Un agriculteur : Moi, je ne vais pas baisser mes prix car il y a plein d’amour et de savoir-faire dans mes produits. Les consommateurs n’achètent pas qu’un produit mais aussi un savoir sur le produit (savoir comment il est fait). Les consommateurs ne sont pas prêts à payer vraiment plus cher pour du bio, ils vont au moins cher.
Un recycleur : Mon fils est agriculteur. Pour pouvoir vendre du bio (plus cher à produire), il invite ses clients à venir arracher les mauvaises herbes le samedi et il en profite pour leur expliquer le produit.
Innover en cohérence
? : Beaucoup de nos questions sur les alternatives, les tensions entre les contraires et les justes compromis se sont résolues par un sursaut de créativié. Dans ma paroisse, je parle souvent de cette approche de l’économie de communion. J’aimerais qu’on témoigne plus souvent et plus largement, et pas simplement à l’occasion de grands colloques. On devrait valoriser plus largement la créativité des entrepreneurs de l’économie de communion.
Une consultante : Et leur recherche de cohérence.

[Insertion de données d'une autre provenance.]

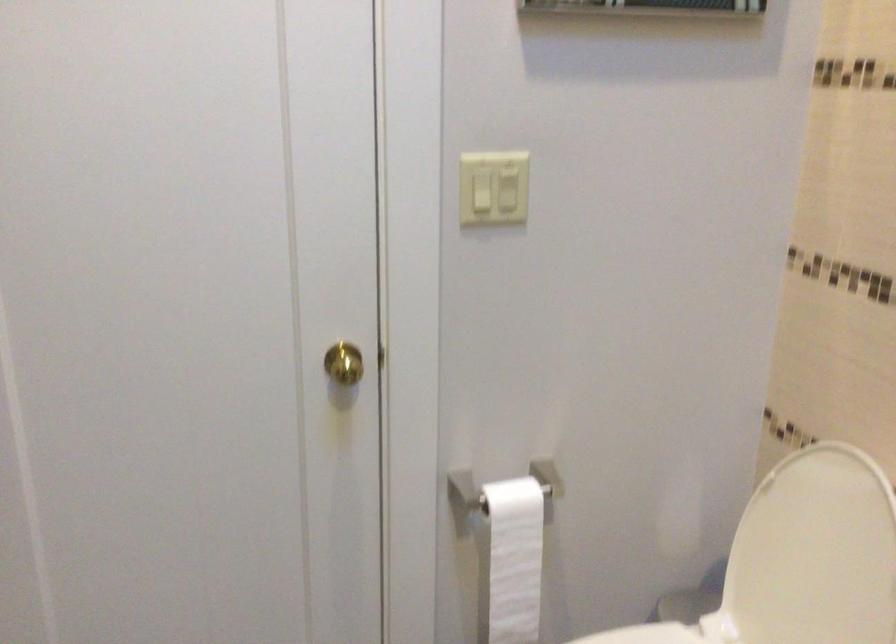 Find the location of a particular element. Image resolution: width=896 pixels, height=644 pixels. toilet seat is located at coordinates (645, 635). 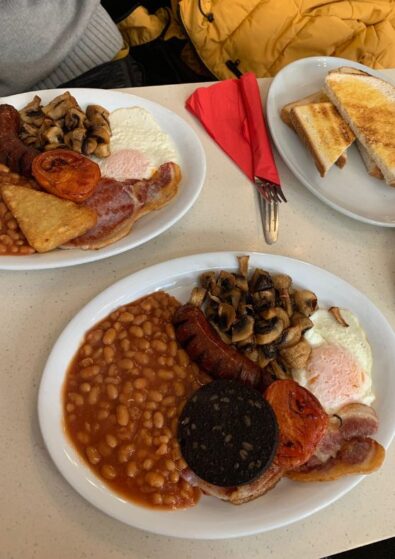 I want to click on plate, so click(x=339, y=286). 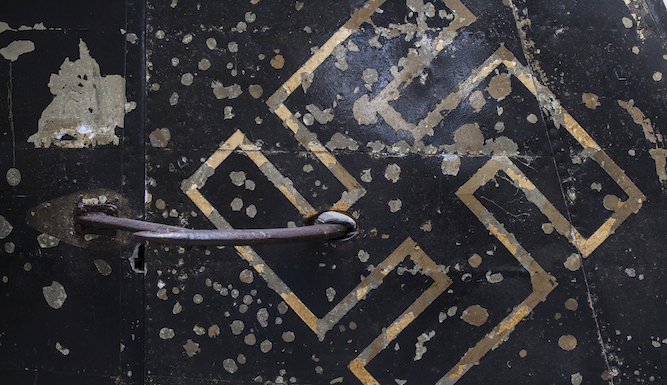 The height and width of the screenshot is (385, 667). Find the location of `door handle`. door handle is located at coordinates (203, 233). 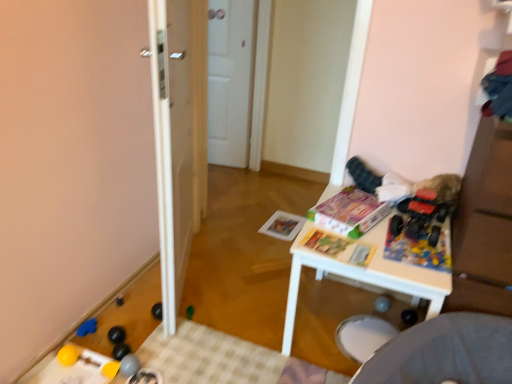 Question: In which direction should I rotate to look at matte paper magazine at center, which appears as the 3th magazine when viewed from the back?

Choices:
 (A) left
 (B) right

Answer: (B)

Question: Is rubber yellow ball at lower left, which is the 4th toy from right to left, smaller than white matte door at center?

Choices:
 (A) yes
 (B) no

Answer: (A)

Question: From the image's perspective, is rubber yellow ball at lower left, which is counted as the 1th toy, starting from the bottom, located above white matte door at center?

Choices:
 (A) no
 (B) yes

Answer: (A)

Question: Does rubber yellow ball at lower left, which is counted as the 1th toy, starting from the bottom, appear on the left side of white matte door at center?

Choices:
 (A) yes
 (B) no

Answer: (A)

Question: Can you confirm if rubber yellow ball at lower left, arranged as the sixth toy when viewed from the top, is taller than white matte door at center?

Choices:
 (A) yes
 (B) no

Answer: (B)

Question: Does rubber yellow ball at lower left, placed as the 3th toy when sorted from left to right, have a greater width compared to white matte door at center?

Choices:
 (A) yes
 (B) no

Answer: (B)

Question: Is rubber yellow ball at lower left, arranged as the sixth toy when viewed from the top, thinner than white matte door at center?

Choices:
 (A) no
 (B) yes

Answer: (B)

Question: Is matte paper magazine at center, which is the 1th magazine in back-to-front order, behind white matte door at center?

Choices:
 (A) yes
 (B) no

Answer: (B)

Question: Is matte paper magazine at center, positioned as the third magazine in front-to-back order, positioned beyond the bounds of white matte door at center?

Choices:
 (A) yes
 (B) no

Answer: (A)

Question: Considering the relative sizes of matte paper magazine at center, positioned as the third magazine in front-to-back order, and white matte door at center in the image provided, is matte paper magazine at center, positioned as the third magazine in front-to-back order, taller than white matte door at center?

Choices:
 (A) yes
 (B) no

Answer: (B)

Question: Does matte paper magazine at center, positioned as the third magazine in front-to-back order, have a larger size compared to white matte door at center?

Choices:
 (A) yes
 (B) no

Answer: (B)

Question: From a real-world perspective, is matte paper magazine at center, which is the 1th magazine in back-to-front order, on top of white matte door at center?

Choices:
 (A) yes
 (B) no

Answer: (B)

Question: Is matte paper magazine at center, positioned as the third magazine in front-to-back order, in contact with white matte door at center?

Choices:
 (A) yes
 (B) no

Answer: (B)

Question: Is matte paper magazine at center, which appears as the 3th magazine when viewed from the back, far away from white glossy door at center?

Choices:
 (A) no
 (B) yes

Answer: (A) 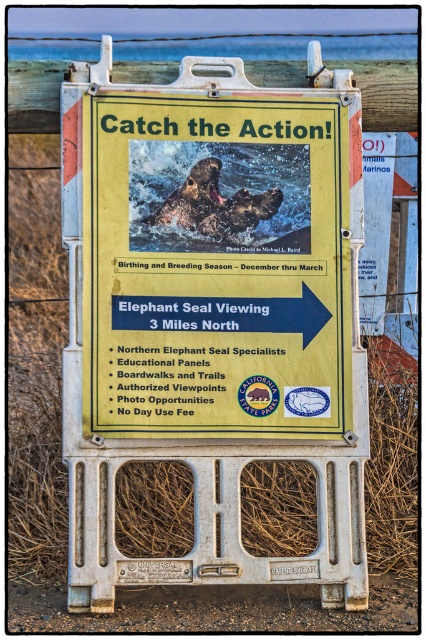 Question: In this image, where is yellow plastic sign at center located relative to grayish-brown elephant seal at center?

Choices:
 (A) below
 (B) above

Answer: (A)

Question: Does yellow plastic sign at center have a smaller size compared to grayish-brown elephant seal at center?

Choices:
 (A) no
 (B) yes

Answer: (A)

Question: Which point is closer to the camera?

Choices:
 (A) grayish-brown elephant seal at center
 (B) yellow plastic sign at center

Answer: (B)

Question: Which object is closer to the camera taking this photo?

Choices:
 (A) yellow plastic sign at center
 (B) grayish-brown elephant seal at center

Answer: (A)

Question: Does yellow plastic sign at center have a greater width compared to grayish-brown elephant seal at center?

Choices:
 (A) yes
 (B) no

Answer: (A) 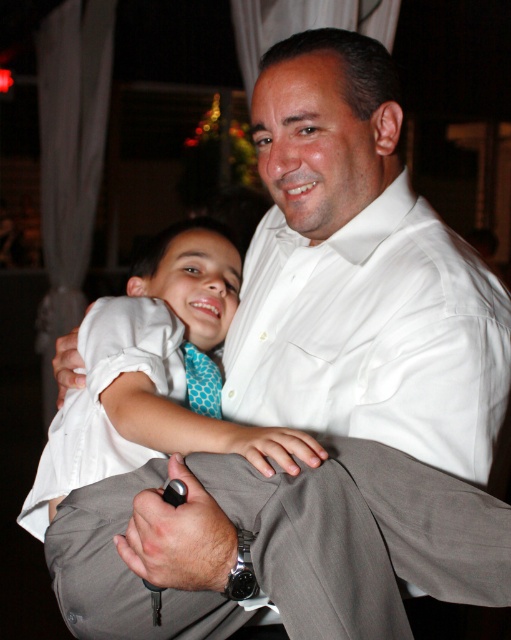 You are a photographer setting up for a family portrait. You need to ensure that the white cotton dress at center and the blue dotted tie at center are both visible in the frame. Given their sizes, which one might require more careful positioning to avoid being obscured?

The blue dotted tie at center is smaller in height compared to the white cotton dress at center, so it might require more careful positioning to ensure it remains visible and isn not overshadowed by the dress.

Looking at this image, you are a photographer who wants to ensure both the white smooth dress shirt at center and the white cotton shirt at center are clearly visible in the photo. Since the background is slightly out of focus, which shirt should you adjust your camera focus on to prioritize the one closer to the lens?

The white cotton shirt at center is closer to the lens than the white smooth dress shirt at center to its right, so focus on the white cotton shirt at center to ensure it is sharp. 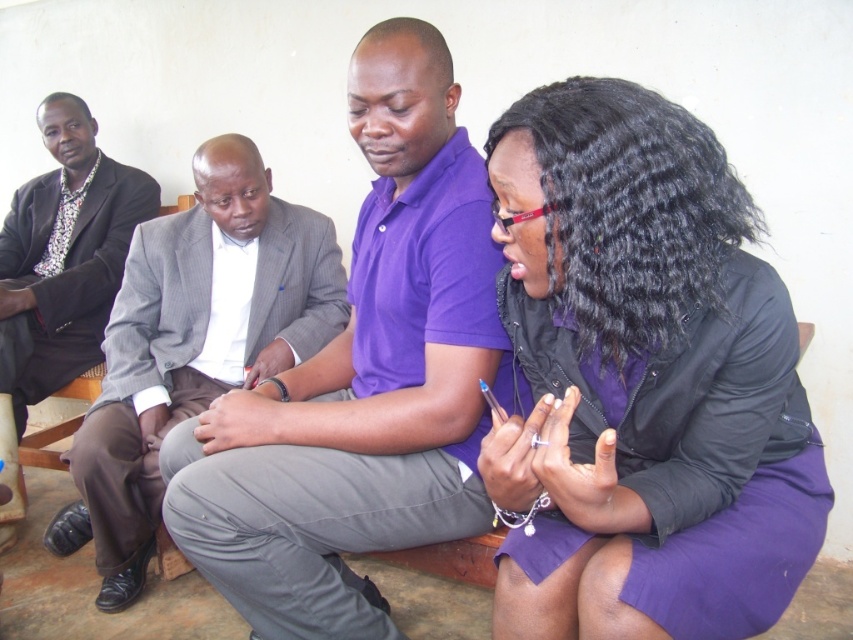 Question: Considering the relative positions of gray pinstripe suit at left and matte black suit at left in the image provided, where is gray pinstripe suit at left located with respect to matte black suit at left?

Choices:
 (A) right
 (B) left

Answer: (A)

Question: Based on their relative distances, which object is farther from the purple matte skirt at lower right?

Choices:
 (A) matte black suit at left
 (B) gray pinstripe suit at left
 (C) purple cotton polo shirt at center

Answer: (A)

Question: Which object appears farthest from the camera in this image?

Choices:
 (A) purple cotton polo shirt at center
 (B) gray pinstripe suit at left

Answer: (B)

Question: Is purple matte skirt at lower right to the left of purple cotton polo shirt at center from the viewer's perspective?

Choices:
 (A) no
 (B) yes

Answer: (A)

Question: Is purple matte skirt at lower right wider than gray pinstripe suit at left?

Choices:
 (A) no
 (B) yes

Answer: (A)

Question: Which point is closer to the camera?

Choices:
 (A) (473, 250)
 (B) (622, 374)

Answer: (B) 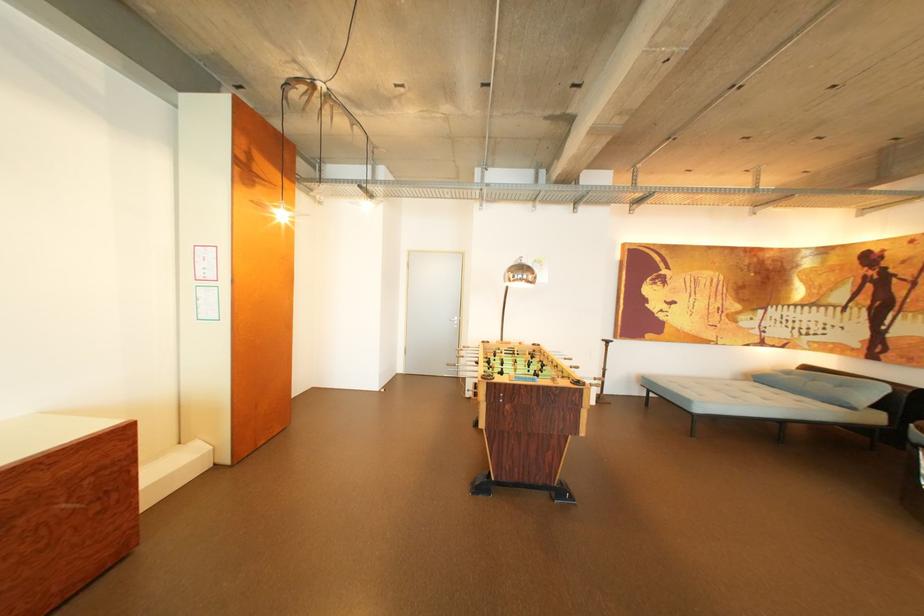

Un promoteur : Les bâtiments « basse consommation », ça coûte plus cher. Est-ce trop cher ? Ca coûte plus cher en matière grise (bureaux d’études) mais pas en matériaux de construction. Alors, il y a un peu plus de risque et il y a les habitudes, du coup on peut hésiter à se lancer sur ce créneau et préférer rester accrochés à ses vieilles pratiques de constructions. Innover, c’est aussi se battre contre soi-même.
Un artisan du Sud : L’économie de communion est à inventer dans l’entreprise mais aussi dans notre métier : ça demande des compétences en marketing et de la matière grise.
Un minier : Il y a un projet de TGV proche de notre carrière de sable et gravier. Alors on se demande si on ne devrait pas investir sur une centrale à béton sur notre carrière vu qu’on a déjà 50% de la matière première et je pourrais vendre 25% de ma production à la cimenterie proche. Mais pour rentabiliser cette centrale, il faudrait piquer des marchés locaux voire concurrencer mes clients… Est-ce la meilleure chose à faire ? Pour me développer, je dois choisir entre concurrencer ou innover en proposant de nouveaux produits de construction. Pas facile…
Un recycleur : Pourquoi je bosse ? Pas pour gagner mais pour créer ! Pour le plaisir de sortir de nouveaux produits.
Une hôtellière : Ma nouvelle activité, depuis 2009 (chambres d’hôtes + maraîchage) démarre bien mais je manque de visibilité car les réservations sont rares et les clients viennent plutôt « à la dernière minute ». 50% de mes clients viennent du réseau perso et 50% par les Gîtes de France.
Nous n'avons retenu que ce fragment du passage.